Investing in a silo or two may provide the obvious, immediate ROI when it comes to expanding ingredient handling, but many bakeries may wait on automating minor and micro handling. This can be an easy place to get some more speed and accuracy as a bakery’s throughput demand grows.
Minor ingredient batching systems automate the feeding of ingredients from bins, bulk bags or totes into batching containers or directly convey them pneumatically or mechanically.
“This eliminates operator involvement entirely other than initiating single or multiple batches,” said Joe Lewis, marketing associate, Sterling Systems & Controls, Inc. “The addition of supervisory control and preventative maintenance planning software can take the entire ingredient handling and batching system to an entirely new level.”
Making space for these systems indoors can be a challenge, but there are strategies bakers can use to get the most out of their square footage. KB Systems can configure its bins to a low-profile, allowing a bakery to fit a truckload of ingredients under a low ceiling. To eliminate pallet traffic and bag lifting in the production area, Jerry Murphy, vice president, sales and marketing, Gemini Bakery Equipment/KB Systems, suggested bakers move from individual 50-lb bags to a 2,000-lb super sack system. The bakery can also incorporate day-bins or intermediate tanks for larger quantities.
If bakeries have a bulk ingredient system in place, that can also ferry minor and micro ingredients to the scale hopper above the mixer, Mr. Hunter suggested. By weighing minors and micros off the production floor such as in a warehouse area, bakers more efficiently use the space. Those pre-weighed ingredients can catch a ride with the bulk ingredients to be added ... even the ones that require small, precise weights.
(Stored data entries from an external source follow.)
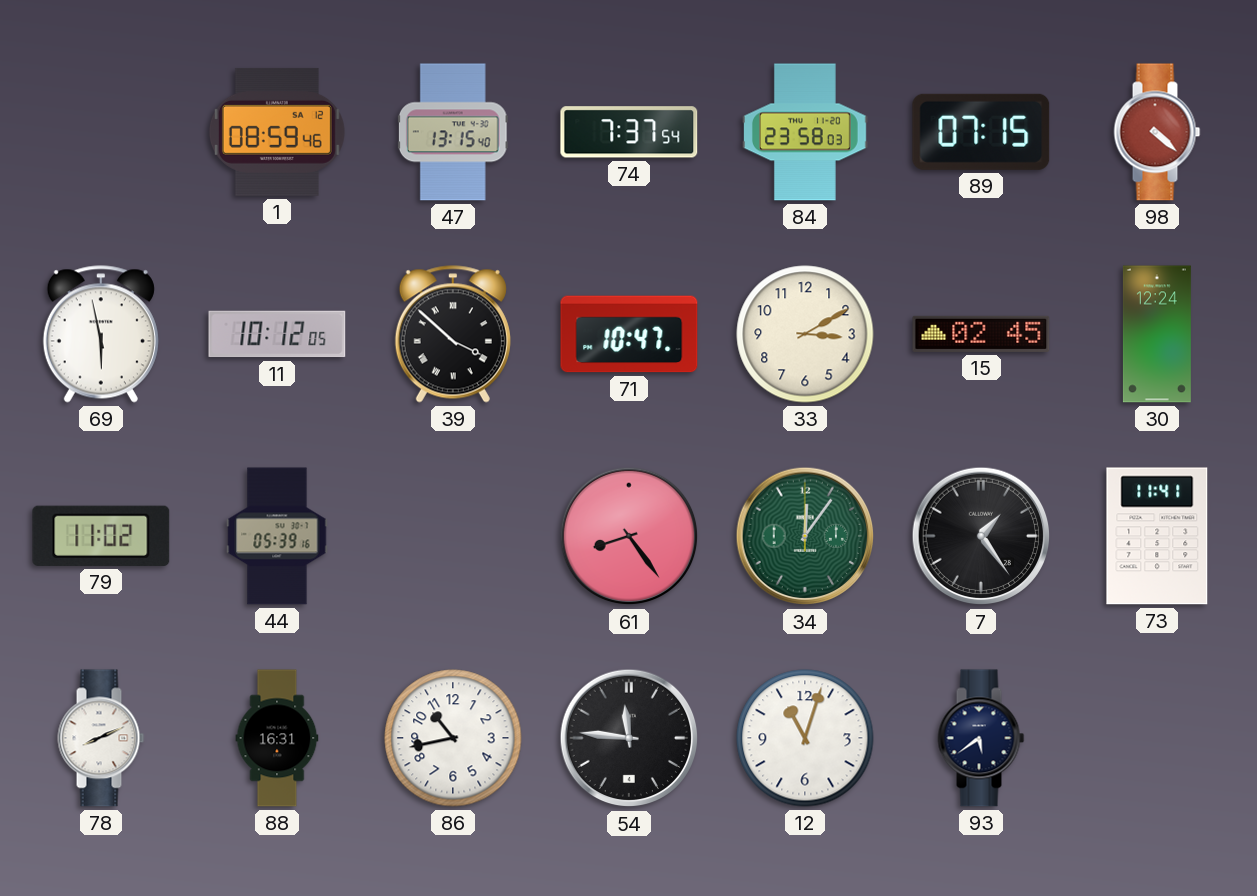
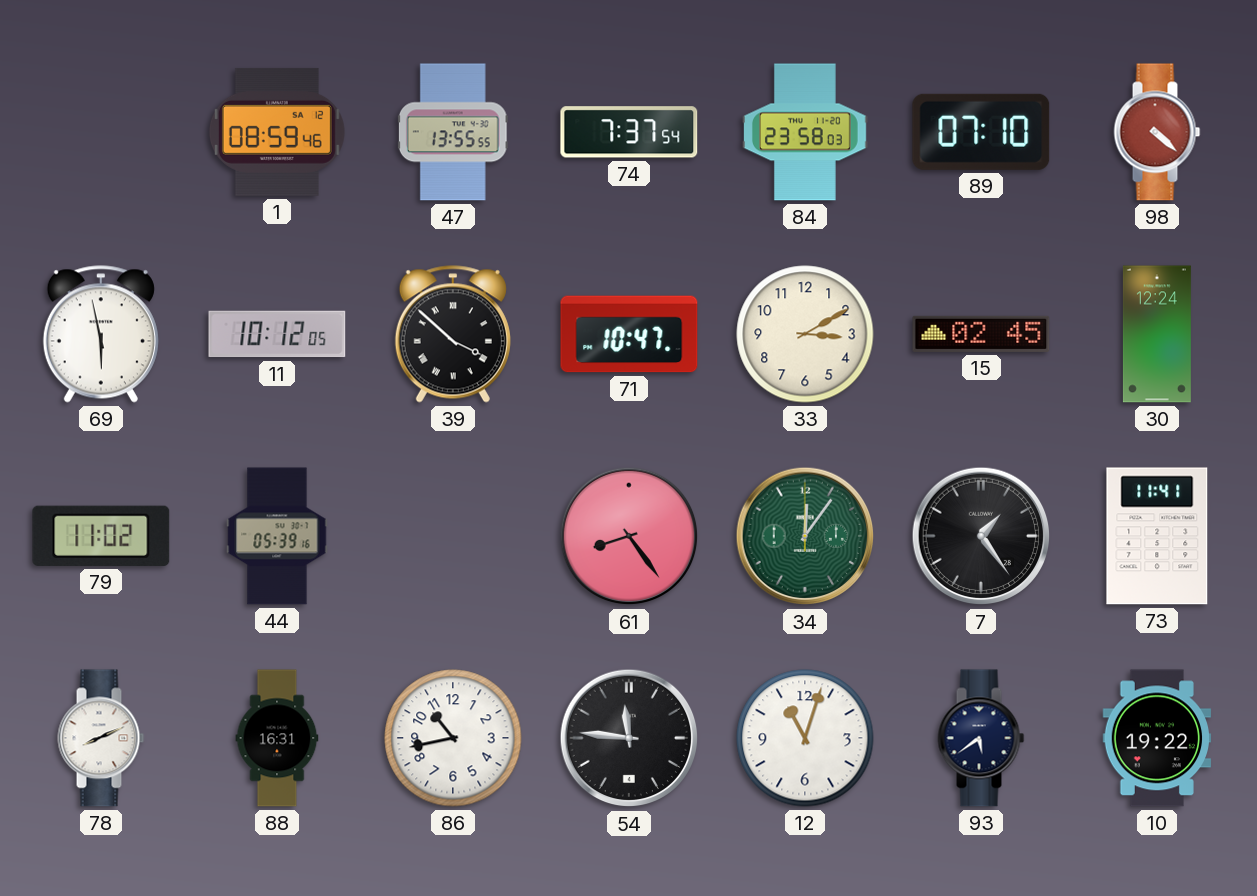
47: 13:15 -> 13:55
89: 07:15 -> 07:10
10: none -> 19:22
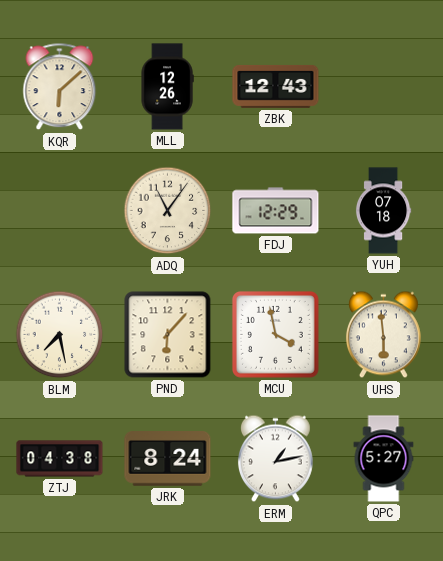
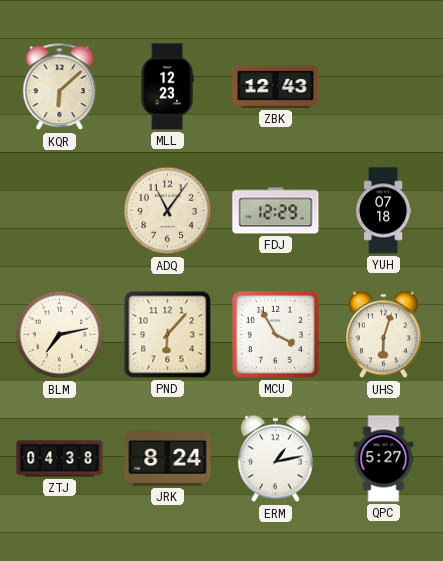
MLL: 12:26 -> 12:23
BLM: 7:28 -> 7:13
MCU: 3:58 -> 3:55
UHS: 5:59 -> 6:03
“Occasionally highly functional ingredients such as enzymes are dosed directly to the mixer from the feeder and can be dosed in small quantities with high accuracy,” said John Hunter, sales account manager, bakery and ingredient handling, Bühler Group. “This can be designed with a bag tipping-station remotely located, pneumatically transferring the ingredients to a feeder located directly above the mixer.”
As bakers consider which minor ingredients to automate, Spiromatic offers a special algorithm to sort out which ones are worth automating first as a way to optimize handling efficiency.
“It’s not always or only the big volumes of ingredients that need to be considered but also the ones with the highest frequency of dosing,” said Pieter Van Hoecke, business development, North America, Spiromatic.